Despite the extensive investment and impressive recent progress at reasoning by similarity, deep learning continues to struggle with more complex forms of reasoning such as non-monotonic and commonsense reasoning. Non-monotonicity is a property of non-classical reasoning typically seen in commonsense reasoning, whereby a reasoning system is allowed (differently from classical logic) to jump to conclusions which may be retracted later, when new information becomes available. Neural-symbolic systems such as Logic Tensor Networks (LTN) have been shown to be effective at enabling deep neural networks to achieve reasoning capabilities. In this paper, we show that by combining a neural-symbolic system with methods from continual learning, LTN can obtain a higher level of accuracy when addressing non-monotonic reasoning tasks. Continual learning is added to LTNs by adopting a curriculum of learning from knowledge and data with recall. We call this process Continual Reasoning, a new methodology for the application of neural-symbolic systems to reasoning tasks. Continual Reasoning is applied to a prototypical non-monotonic reasoning problem as well as other reasoning examples. Experimentation is conducted to compare and analyze the effects that different curriculum choices may have on overall learning and reasoning results. Results indicate significant improvement on the prototypical non-monotonic reasoning problem and a promising outlook for the proposed approach on statistical relational learning examples.

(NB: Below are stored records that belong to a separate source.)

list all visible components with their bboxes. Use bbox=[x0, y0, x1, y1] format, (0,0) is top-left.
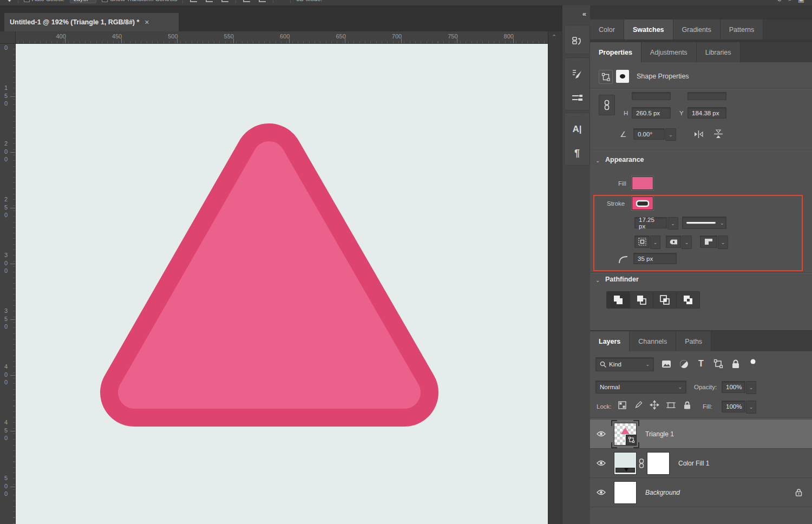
filter-type-layers-icon[interactable]: T bbox=[694, 359, 708, 369]
horizontal-ruler[interactable]: 350400450500550600650700750800 bbox=[15, 31, 548, 44]
layer-name[interactable]: Background bbox=[645, 489, 680, 496]
visibility-eye-icon[interactable] bbox=[595, 489, 606, 495]
corner-radius-field[interactable]: 35 px bbox=[633, 253, 677, 264]
show-transform-checkbox[interactable]: Show Transform Controls bbox=[102, 0, 177, 2]
tab-adjustments[interactable]: Adjustments bbox=[641, 42, 697, 62]
visibility-eye-icon[interactable] bbox=[595, 431, 606, 437]
stroke-align-dropdown-icon[interactable]: ⌄ bbox=[650, 235, 660, 249]
flip-vertical-icon[interactable] bbox=[712, 128, 724, 140]
layer-thumbnail-background[interactable] bbox=[614, 481, 637, 504]
align-right-icon[interactable] bbox=[221, 0, 228, 2]
stroke-cap-option[interactable] bbox=[666, 235, 681, 248]
pathfinder-unite-button[interactable] bbox=[606, 291, 630, 309]
visibility-eye-icon[interactable] bbox=[595, 460, 606, 466]
close-tab-icon[interactable]: × bbox=[145, 18, 149, 27]
tab-swatches[interactable]: Swatches bbox=[624, 19, 673, 40]
tab-color[interactable]: Color bbox=[590, 19, 624, 40]
angle-dropdown-icon[interactable]: ⌄ bbox=[665, 128, 676, 141]
layer-thumbnail-triangle[interactable] bbox=[614, 423, 637, 446]
stroke-style-dropdown[interactable]: ⌄ bbox=[682, 217, 726, 229]
collapse-dock-icon[interactable]: « bbox=[582, 10, 586, 18]
drag-handle[interactable]: ····· bbox=[565, 25, 590, 30]
height-field[interactable]: 260.5 px bbox=[632, 107, 671, 119]
filter-smart-objects-icon[interactable] bbox=[729, 359, 743, 369]
tab-channels[interactable]: Channels bbox=[630, 331, 676, 351]
layer-filter-dropdown[interactable]: Kind ⌄ bbox=[595, 357, 654, 371]
stroke-width-field[interactable]: 17.25 px bbox=[634, 217, 667, 228]
auto-select-checkbox[interactable]: Auto-Select: bbox=[24, 0, 64, 2]
stroke-width-dropdown-icon[interactable]: ⌄ bbox=[667, 217, 678, 230]
character-panel-icon[interactable]: A| bbox=[565, 117, 590, 141]
filter-toggle-pin-icon[interactable] bbox=[746, 359, 760, 369]
lock-pixels-icon[interactable] bbox=[632, 401, 644, 409]
drag-handle[interactable]: ····· bbox=[565, 113, 590, 117]
transform-properties-icon[interactable] bbox=[599, 70, 613, 84]
align-center-icon[interactable] bbox=[206, 0, 213, 2]
layer-thumbnail-color-fill[interactable] bbox=[614, 452, 637, 475]
layer-name[interactable]: Triangle 1 bbox=[645, 430, 674, 438]
tab-properties[interactable]: Properties bbox=[590, 42, 641, 62]
lock-all-icon[interactable] bbox=[681, 401, 693, 409]
more-options-button[interactable]: ··· bbox=[279, 0, 285, 2]
drag-handle[interactable]: ····· bbox=[565, 58, 590, 62]
document-tab[interactable]: Untitled-1 @ 192% (Triangle 1, RGB/8#) *… bbox=[4, 13, 179, 31]
opacity-field[interactable]: 100% bbox=[722, 381, 745, 393]
filter-adjustment-layers-icon[interactable] bbox=[677, 359, 691, 369]
tab-layers[interactable]: Layers bbox=[590, 331, 630, 351]
link-dimensions-icon[interactable] bbox=[599, 95, 615, 115]
zoom-tool-icon[interactable]: ⌕ bbox=[788, 0, 792, 3]
blend-mode-dropdown[interactable]: Normal ⌄ bbox=[595, 381, 686, 394]
align-left-icon[interactable] bbox=[190, 0, 197, 2]
layer-row-background[interactable]: Background bbox=[590, 478, 812, 507]
pathfinder-subtract-button[interactable] bbox=[630, 291, 653, 309]
lock-position-icon[interactable] bbox=[649, 401, 660, 409]
lock-transparency-icon[interactable] bbox=[616, 401, 628, 409]
mask-properties-icon[interactable] bbox=[616, 70, 629, 83]
distribute-icons2[interactable] bbox=[259, 0, 266, 2]
tab-libraries[interactable]: Libraries bbox=[697, 42, 741, 62]
layer-row-color-fill[interactable]: Color Fill 1 bbox=[590, 449, 812, 478]
layer-fill-dropdown-icon[interactable]: ⌄ bbox=[746, 401, 756, 414]
stroke-align-option[interactable] bbox=[634, 235, 650, 248]
stroke-cap-dropdown-icon[interactable]: ⌄ bbox=[682, 235, 692, 249]
tab-patterns[interactable]: Patterns bbox=[721, 19, 764, 40]
x-field[interactable] bbox=[687, 92, 726, 100]
layer-row-triangle[interactable]: Triangle 1 bbox=[590, 420, 812, 449]
mask-link-icon[interactable] bbox=[639, 458, 644, 468]
layer-mask-thumbnail[interactable] bbox=[647, 452, 670, 475]
flip-horizontal-icon[interactable] bbox=[693, 129, 705, 139]
layer-fill-field[interactable]: 100% bbox=[722, 401, 745, 412]
fill-color-swatch[interactable] bbox=[632, 176, 653, 190]
rotate-view-icon[interactable]: ⟳ bbox=[777, 0, 783, 3]
width-field[interactable] bbox=[632, 92, 671, 100]
brush-settings-panel-icon[interactable] bbox=[565, 62, 590, 86]
history-panel-icon[interactable] bbox=[565, 30, 590, 54]
canvas[interactable] bbox=[15, 43, 548, 524]
filter-shape-layers-icon[interactable] bbox=[711, 359, 725, 369]
brushes-panel-icon[interactable] bbox=[565, 86, 590, 110]
rotation-angle-field[interactable]: 0.00° bbox=[633, 128, 665, 140]
pathfinder-collapse-icon[interactable]: ⌄ bbox=[595, 277, 600, 283]
tab-paths[interactable]: Paths bbox=[676, 331, 711, 351]
paragraph-panel-icon[interactable]: ¶ bbox=[565, 141, 590, 165]
stroke-color-swatch[interactable] bbox=[632, 196, 653, 210]
workspace-icon[interactable]: ▣ bbox=[798, 0, 804, 3]
y-position-field[interactable]: 184.38 px bbox=[687, 107, 726, 119]
pathfinder-exclude-button[interactable] bbox=[676, 291, 700, 309]
opacity-dropdown-icon[interactable]: ⌄ bbox=[746, 381, 756, 394]
layer-name[interactable]: Color Fill 1 bbox=[678, 460, 709, 467]
pathfinder-intersect-button[interactable] bbox=[653, 291, 677, 309]
vertical-ruler[interactable]: 100150200250300350400450500 bbox=[0, 43, 16, 524]
appearance-collapse-icon[interactable]: ⌄ bbox=[595, 158, 600, 163]
stroke-corner-option[interactable] bbox=[700, 235, 717, 248]
triangle-shape[interactable] bbox=[15, 43, 548, 524]
stroke-corner-dropdown-icon[interactable]: ⌄ bbox=[718, 235, 728, 249]
lock-artboard-icon[interactable] bbox=[665, 401, 677, 409]
tab-gradients[interactable]: Gradients bbox=[673, 19, 721, 40]
move-tool-icon[interactable]: ✥ bbox=[6, 0, 12, 3]
filter-pixel-layers-icon[interactable] bbox=[659, 359, 673, 369]
vertical-scrollbar[interactable]: ⌃ bbox=[548, 31, 562, 524]
scroll-up-icon[interactable]: ⌃ bbox=[552, 34, 556, 41]
distribute-icons[interactable] bbox=[243, 0, 250, 2]
auto-select-target-dropdown[interactable]: Layer bbox=[70, 0, 97, 3]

翻译：尽管在基于相似性的推理方面投入了大量资源并取得了令人瞩目的最新进展，深度学习在更复杂的推理形式（如非单调推理和常识推理）上仍面临挑战。非单调性是非经典推理（通常见于常识推理）的一个特性，它允许推理系统（与经典逻辑不同）在获得新信息时，可能推翻先前得出的结论。神经符号系统（如逻辑张量网络LTN）已被证明能有效增强深度神经网络的推理能力。本文表明，通过将神经符号系统与持续学习方法相结合，LTN在处理非单调推理任务时能够获得更高的准确率。通过采用基于知识和数据的学习课程（含回顾机制），将持续学习引入LTN。我们将此过程称为“持续推理”，这是一种将神经符号系统应用于推理任务的新方法。持续推理被应用于一个典型的非单调推理问题以及其他推理示例。通过实验比较和分析了不同课程选择对整体学习与推理结果的影响。结果表明，该方法在典型非单调推理问题上取得了显著改进，并在统计关系学习示例中展现出良好的应用前景。